Sis called yesterday. She was hysterical. It’s been a rough few days for her.
Sis works (worked) at an art gallery. She was hired a couple months ago to program and maintain their website, and run their auction program on eBay. On the day of the NBC anthrax incident, she was right across the street at Christie’s, picking up some paintings that the gallery had purchased at auction. While she was there, several people from her office called her on her mobile phone and told her to get out of there because of the anthrax scare. Sis, not knowing how anthrax is transmitted or whether or not she was at risk, had a giant freakout. She did manage, though, to gather her wits and bring back the paintings.
Yesterday, she was called into her superior’s offices by an assistant and was laid off, along with most of the staff of the gallery.

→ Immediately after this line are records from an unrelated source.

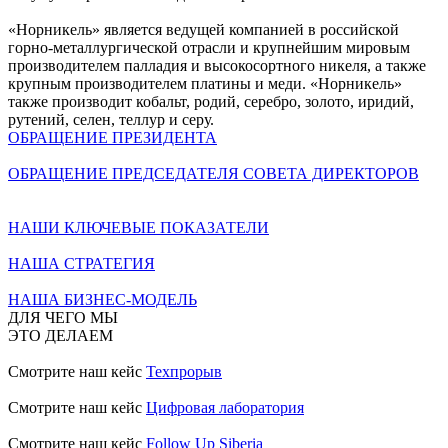
«Норникель» является ведущей компанией в российской
горно-металлургической отрасли и крупнейшим мировым
производителем палладия и высокосортного никеля, а также
крупным производителем платины и меди. «Норникель»
также производит кобальт, родий, серебро, золото, иридий,
рутений, селен, теллур и серу.
ОБРАЩЕНИЕ ПРЕЗИДЕНТА
ОБРАЩЕНИЕ ПРЕДСЕДАТЕЛЯ СОВЕТА ДИРЕКТОРОВ
НАШИ КЛЮЧЕВЫЕ ПОКАЗАТЕЛИ
НАША СТРАТЕГИЯ
НАША БИЗНЕС-МОДЕЛЬ
ДЛЯ ЧЕГО МЫ
ЭТО ДЕЛАЕМ
Смотрите наш кейс
Техпрорыв
Смотрите наш кейс
Цифровая лаборатория
Смотрите наш кейс
Follow Up Siberia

The firing had nothing to do with how she reacted to the anthrax scare. She was told that the gallery was basically out of money and that they were laying off the entire staff. The laid-off staffer got paychecks for last week and were promised to be paid for Monday at a later date.
Sis quit another job in order to take this one a couple months ago. It was her dream job.
As a dot commer, I see a lot of people getting laid off without much notice. What I can’t understand, though, is why people who work in New York seem to get hit by layoffs without any prior warning or indications that layoffs might be coming. It’s as if the CEOs of quite a few companies wake up one day and say, “Oops, we don’t have enough money to make payroll this week. Better lay everybody off.” Where is the foresight?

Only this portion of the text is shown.